Les associés de sociétés devront-ils se plier prochainement à un nouveau contrôle ? Deux propositions de loi ont été déposées en ce sens en février. Si celle du député socialiste Dominique Potier a très peu de chances d’être débattue dans l’hémicycle, celle de l’élu de la majorité Jean-Bernard Sempastous a reçu les suffrages de l’Assemblée nationale le 26 mai 2021. Lutter contre « la concentration excessive des exploitations et l’accaparement des terres agricoles » pour installer et consolider les fermes existantes est l’ambition du texte de l’élu des Hautes-Pyrénées.

Le Sénat devrait commencer à l’examiner en septembre ou octobre. Il prévoit de réguler les transferts de parts sociales des sociétés détenant ou exploitant des terres agricoles. Un marché qui échappe en quasi-totalité aux filets de l’Administration et des Safer, malgré une première tentative législative de Dominique Potier en 2017. L’élu et agriculteur de Meurthe-et-Moselle avait vu sa loi réduite de manière substantielle par le Conseil constitutionnel. Un obstacle que prévoit de dépasser cette fois-ci Jean-Bernard Sempastous en suivant l’avis du Conseil d’État.

Vendre ou louer en compensation

Avec ce nouveau dispositif, une personne physique ou morale qui prendrait le contrôle d’une société - plus de 40 % de son capital social - et qui détiendrait des surfaces agricoles dépassant un « seuil d’agrandissement significatif » devra obtenir l’autorisation préalable du préfet. Ce dernier devra rendre sa décision après avoir recueilli l’avis du comité technique de la Safer en charge d’instruire les dossiers.

Le député et le groupe Safer estiment que 20 % des cessions de parts dépassent aujourd’hui les seuils de déclenchement du contrôle. Originalité du dispositif, le préfet pourra autoriser la cession de parts en contrepartie de certaines compensations. Le transfert de titres pourra en effet être autorisé, sous condition que le cessionnaire s’engage à vendre ou à louer à long terme des parcelles à un agriculteur qui s’installe ou qui en a besoin pour atteindre le seuil de viabilité économique fixé par le schéma directeur régional des exploitations agricoles (SDREA).

Le rôle de la Safer interroge

Interrogé par La France agricole, Dominique Potier juge le dispositif comme « un filet aux mailles très très larges ». Le « seuil d’agrandissement significatif » déclenchant le contrôle devrait être fixé entre une à trois fois la surface agricole­ utile (SAU) régionale moyenne fixée dans le SDREA. Il reviendra au préfet de placer le curseur « avec les organisations professionnelles, comme c’est déjà le cas pour le SDREA », expliquait­ Jean-Bernard Sempastous lors des débats à l’Assemblée le 25 mai 2021.

L’autre principale critique apportée au texte concerne la nouvelle mission qui serait confiée aux comités techniques des Safer.

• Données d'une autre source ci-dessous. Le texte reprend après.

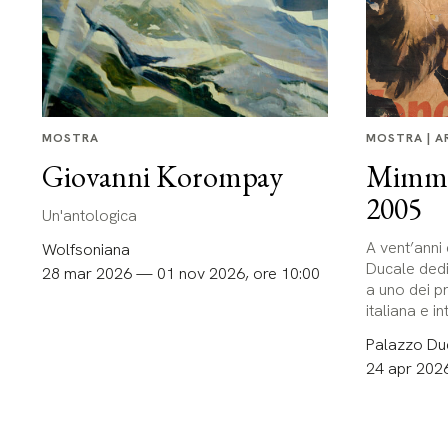
MOSTRA
MOSTRA | A
Giovanni Korompay
Mimmo 
2005
Un'antologica
A vent’anni
Wolfsoniana
Ducale dedi
28 mar 2026 — 01 nov 2026, ore 10:00
a uno dei pr
italiana e 
Palazzo Duc
24 apr 202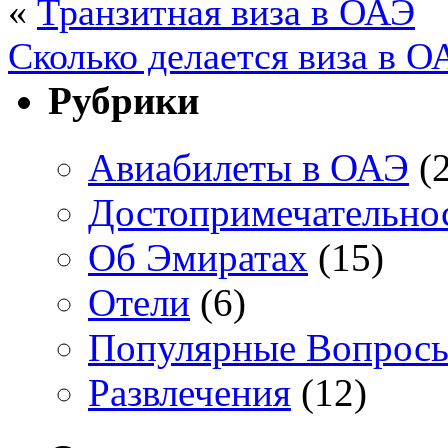
«
Транзитная виза в ОАЭ
Сколько делается виза в 
Рубрики
Авиабилеты в ОАЭ
(2
Достопримечательно
Об Эмиратах
(15)
Отели
(6)
Популярные Вопрос
Развлечения
(12)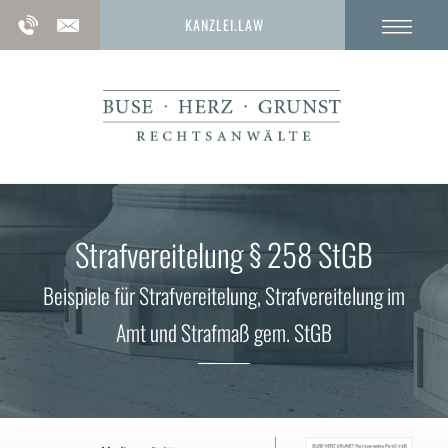
KANZLEI.LAW
Strafvereitelung § 258 StGB
Beispiele für Strafvereitelung, Strafvereitelung im
Amt und Strafmaß gem. StGB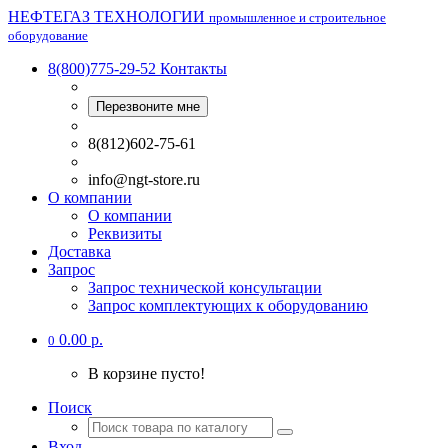
НЕФТЕГАЗ ТЕХНОЛОГИИ
промышленное и строительное
оборудование
8(800)775-29-52
Контакты
Перезвоните мне
8(812)602-75-61
info@ngt-store.ru
О компании
О компании
Реквизиты
Доставка
Запрос
Запрос технической консультации
Запрос комплектующих к оборудованию
0.00 р.
0
В корзине пусто!
Поиск
Вход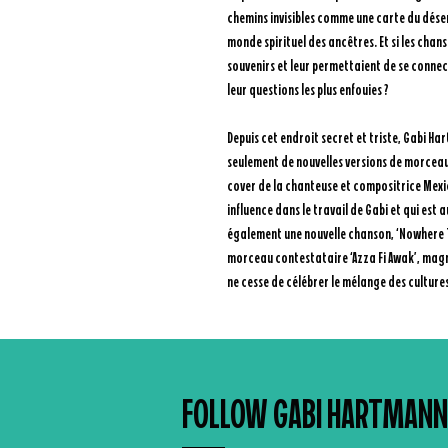
chemins invisibles comme une carte du dése
monde spirituel des ancêtres. Et si les chans
souvenirs et leur permettaient de se conne
leur questions les plus enfouies ?
Depuis cet endroit secret et triste, Gabi H
seulement de nouvelles versions de morceau
cover de la chanteuse et compositrice Mex
influence dans le travail de Gabi et qui est 
également une nouvelle chanson, ‘Nowhere To
morceau contestataire ‘Azza Fi Awak’, magni
ne cesse de célébrer le mélange des cultures
FOLLOW GABI HARTMANN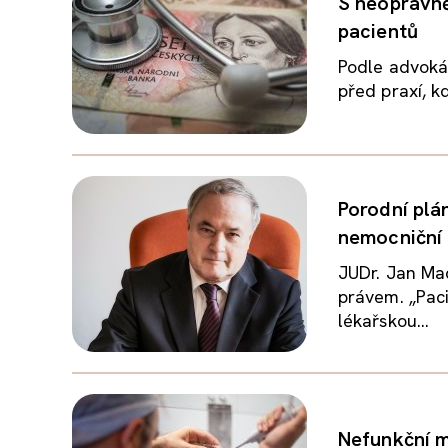
S neoprávně
pacientů
Podle advoká
před praxí, kd
Porodní plá
nemocniční
JUDr. Jan Ma
právem. „Paci
lékařskou...
Nefunkční m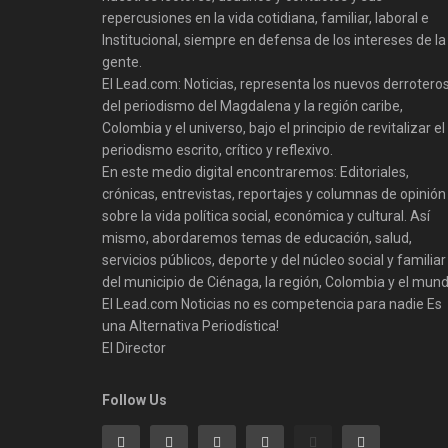
repercusiones en la vida cotidiana, familiar, laboral e
Institucional, siempre en defensa de los intereses de la
gente.
El Lead.com: Noticias, representa los nuevos derrotero
del periodismo del Magdalena y la región caribe,
Colombia y el universo, bajo el principio de revitalizar el
periodismo escrito, crítico y reflexivo.
En este medio digital encontraremos: Editoriales,
crónicas, entrevistas, reportajes y columnas de opinión
sobre la vida política social, económica y cultural. Así
mismo, abordaremos temas de educación, salud,
servicios públicos, deporte y del núcleo social y familiar
del municipio de Ciénaga, la región, Colombia y el mund
El Lead.com Noticias no es competencia para nadie Es
una Alternativa Periodística!
El Director
Follow Us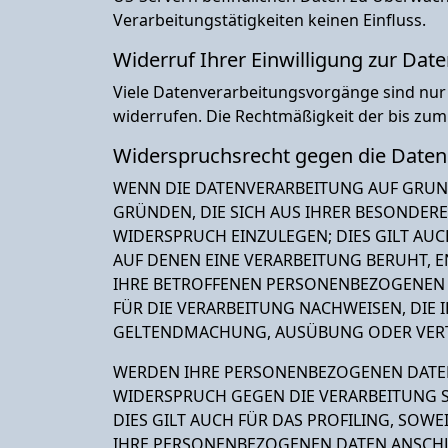
Verarbeitungstätigkeiten keinen Einfluss.
Widerruf Ihrer Einwilligung zur Dat
Viele Datenverarbeitungsvorgänge sind nur mi
widerrufen. Die Rechtmäßigkeit der bis zum
Widerspruchsrecht gegen die Daten
WENN DIE DATENVERARBEITUNG AUF GRUNDLA
GRÜNDEN, DIE SICH AUS IHRER BESONDER
WIDERSPRUCH EINZULEGEN; DIES GILT AUC
AUF DENEN EINE VERARBEITUNG BERUHT, 
IHRE BETROFFENEN PERSONENBEZOGENEN 
FÜR DIE VERARBEITUNG NACHWEISEN, DIE 
GELTENDMACHUNG, AUSÜBUNG ODER VERTE
WERDEN IHRE PERSONENBEZOGENEN DATEN V
WIDERSPRUCH GEGEN DIE VERARBEITUNG 
DIES GILT AUCH FÜR DAS PROFILING, SOW
IHRE PERSONENBEZOGENEN DATEN ANSCHL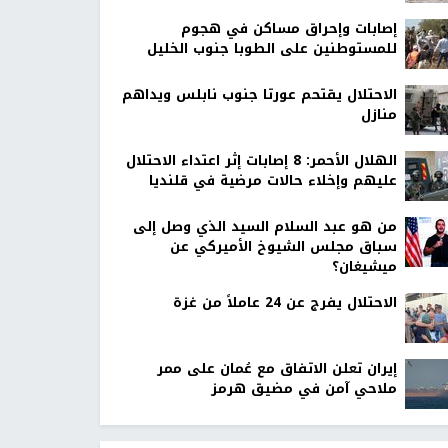
إصابات وإحراق مساكن في هجوم
للمستوطنين على الطوبا جنوب الخليل
الاحتلال يقتحم عورتا جنوب نابلس ويداهم
منازل
الهلال الأحمر: 8 إصابات إثر اعتداء الاحتلال
عليهم وإخلاء حالات مرضية في قلنديا
من هو عبد السلام السيد الذي وصل إلى
سباق مجلس الشيوخ الأميركي عن
ميشيغان؟
الاحتلال يفرج عن 24 عاملاً من غزة
إيران تعلن الاتفاق مع عُمان على ممر
ملاحي آمن في مضيق هرمز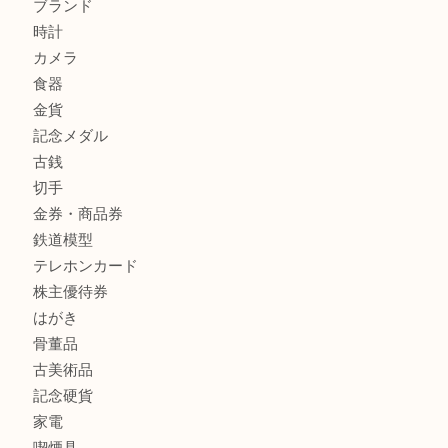
兵庫にお住まいのお客様もリーロックミニを売るなら買取大
姫路市にお住まいのお客様もインゴットを売るなら買取大吉
商品カテゴリ
全て
貴金属
宝石
金製品
銀製品
バッグ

Plusieurs organisations (l’Anavor, une association d’avocats en droit rural, le Conseil national de l’expertise foncière agricole, la Fédération nationale de la propriété privée rurale et la Fédération nationale de l’immobilier notamment) ont pointé un risque de conflit d’intérêts dans l’action d’une Safer qui deviendrait juge et partie. Une opposition qui tranche avec celle des syndicats agricoles.Si la Confédération paysanne s’oppose à la proposition de loi, la FNSEA, Jeunes Agriculteurs et la Coordination rurale soutiennent le texte.